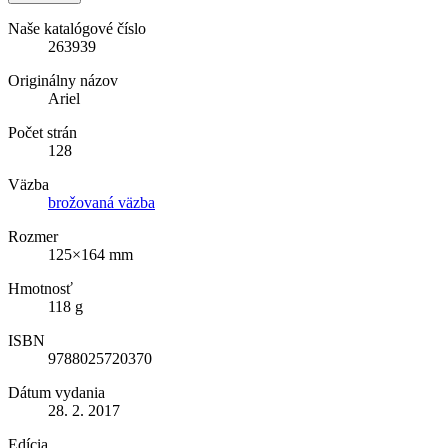
Naše katalógové číslo
263939
Originálny názov
Ariel
Počet strán
128
Väzba
brožovaná väzba
Rozmer
125×164 mm
Hmotnosť
118 g
ISBN
9788025720370
Dátum vydania
28. 2. 2017
Edícia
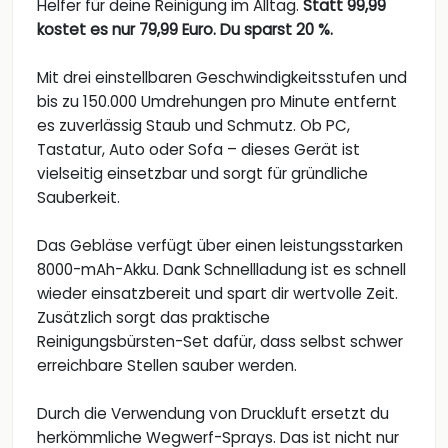
Helfer für deine Reinigung im Alltag.
Statt 99,99
kostet es nur 79,99 Euro. Du sparst 20 %.
Mit drei einstellbaren Geschwindigkeitsstufen und
bis zu 150.000 Umdrehungen pro Minute entfernt
es zuverlässig Staub und Schmutz. Ob PC,
Tastatur, Auto oder Sofa – dieses Gerät ist
vielseitig einsetzbar und sorgt für gründliche
Sauberkeit.
Das Gebläse verfügt über einen leistungsstarken
8000-mAh-Akku. Dank Schnellladung ist es schnell
wieder einsatzbereit und spart dir wertvolle Zeit.
Zusätzlich sorgt das praktische
Reinigungsbürsten-Set dafür, dass selbst schwer
erreichbare Stellen sauber werden.
Durch die Verwendung von Druckluft ersetzt du
herkömmliche Wegwerf-Sprays. Das ist nicht nur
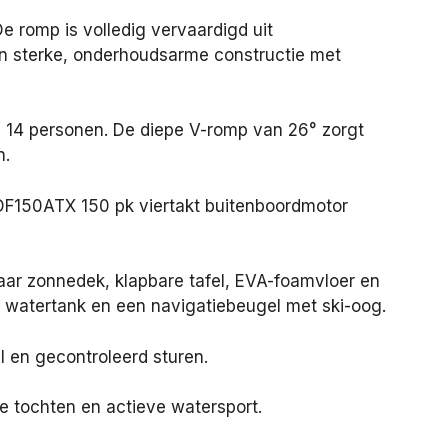
e romp is volledig vervaardigd uit
 sterke, onderhoudsarme constructie met
 14 personen. De diepe V-romp van 26° zorgt
n.
 DF150ATX 150 pk viertakt buitenboordmotor
baar zonnedek, klapbare tafel, EVA-foamvloer en
t watertank en een navigatiebeugel met ski-oog.
 en gecontroleerd sturen.
e tochten en actieve watersport.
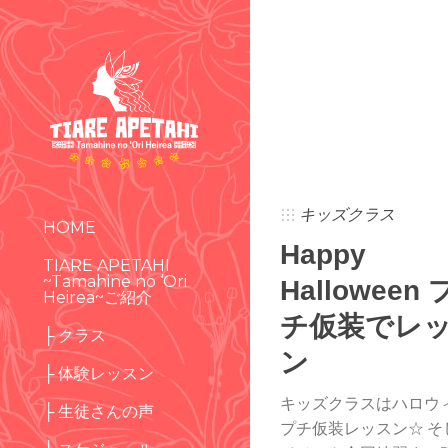
キッズクラス
HOME
Happy
TIARE APETAHI
~Tamahine no ‘Ori
Halloween 
Heirea~ご紹介
チ仮装でレ
├ クラス
ン
├ 体験レッスン
キッズクラスはハロウ
├ 生徒さんの声
プチ仮装レッスン☆ そ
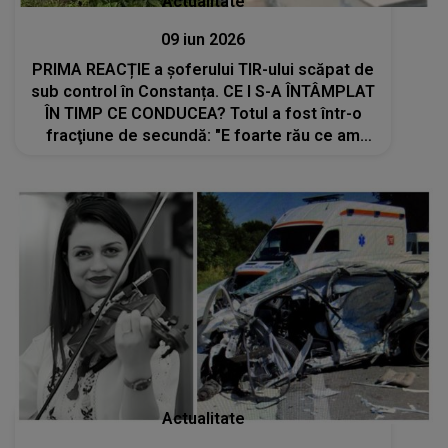
Actualitate
09 iun 2026
PRIMA REACȚIE a şoferului TIR-ului scăpat de
sub control în Constanța. CE I S-A ÎNTÂMPLAT
ÎN TIMP CE CONDUCEA? Totul a fost într-o
fracţiune de secundă: "E foarte rău ce am
făcut şi e periculos. Nu m-am putut controla
nici pe mine. Îmi aduc aminte că..."
Actualitate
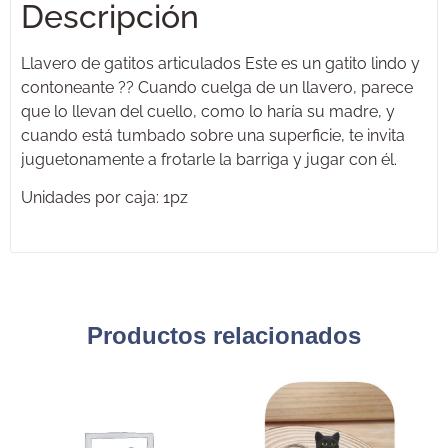
Descripción
Llavero de gatitos articulados Este es un gatito lindo y
contoneante ?? Cuando cuelga de un llavero, parece
que lo llevan del cuello, como lo haría su madre, y
cuando está tumbado sobre una superficie, te invita
juguetonamente a frotarle la barriga y jugar con él.
Unidades por caja: 1pz
Productos relacionados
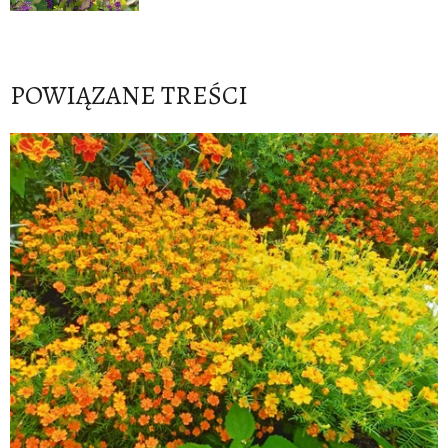
POWIĄZANE TREŚCI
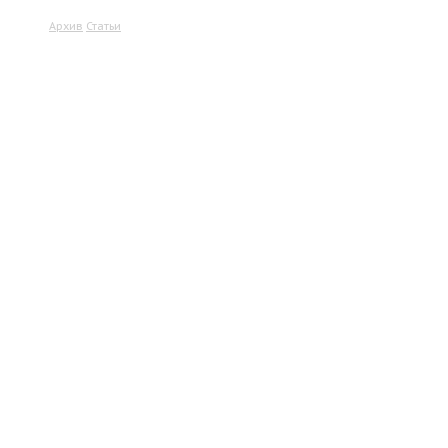
Архив
Статьи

## PROBLEM DETAILS
Reproduce each entry exactly as written, but leave out the images.

## YOUR RESPONSE
Naše katalógové číslo
263939
Originálny názov
Ariel
Počet strán
128
Väzba
brožovaná väzba
Rozmer
125×164 mm
Hmotnosť
118 g
ISBN
9788025720370
Dátum vydania
28. 2. 2017
Edícia
Helfer für deine Reinigung im Alltag.
Statt 99,99
kostet es nur 79,99 Euro. Du sparst 20 %.
Mit drei einstellbaren Geschwindigkeitsstufen und
bis zu 150.000 Umdrehungen pro Minute entfernt
es zuverlässig Staub und Schmutz. Ob PC,
Tastatur, Auto oder Sofa – dieses Gerät ist
vielseitig einsetzbar und sorgt für gründliche
Sauberkeit.
Das Gebläse verfügt über einen leistungsstarken
8000-mAh-Akku. Dank Schnellladung ist es schnell
wieder einsatzbereit und spart dir wertvolle Zeit.
Zusätzlich sorgt das praktische
Reinigungsbürsten-Set dafür, dass selbst schwer
erreichbare Stellen sauber werden.
Durch die Verwendung von Druckluft ersetzt du
herkömmliche Wegwerf-Sprays. Das ist nicht nur
e romp is volledig vervaardigd uit
 sterke, onderhoudsarme constructie met
 14 personen. De diepe V-romp van 26° zorgt
n.
 DF150ATX 150 pk viertakt buitenboordmotor
baar zonnedek, klapbare tafel, EVA-foamvloer en
t watertank en een navigatiebeugel met ski-oog.
 en gecontroleerd sturen.
e tochten en actieve watersport.
キッズクラス
HOME
Happy
TIARE APETAHI
~Tamahine no ‘Ori
Halloween 
Heirea~ご紹介
チ仮装でレ
├ クラス
ン
├ 体験レッスン
キッズクラスはハロウ
├ 生徒さんの声
プチ仮装レッスン☆ そ
Actualitate
09 iun 2026
PRIMA REACȚIE a şoferului TIR-ului scăpat de
sub control în Constanța. CE I S-A ÎNTÂMPLAT
ÎN TIMP CE CONDUCEA? Totul a fost într-o
fracţiune de secundă: "E foarte rău ce am
făcut şi e periculos. Nu m-am putut controla
nici pe mine. Îmi aduc aminte că..."
Actualitate
Descripción
Llavero de gatitos articulados Este es un gatito lindo y
contoneante ?? Cuando cuelga de un llavero, parece
que lo llevan del cuello, como lo haría su madre, y
cuando está tumbado sobre una superficie, te invita
juguetonamente a frotarle la barriga y jugar con él.
Unidades por caja: 1pz
Productos relacionados
POWIĄZANE TREŚCI
Архив
Статьи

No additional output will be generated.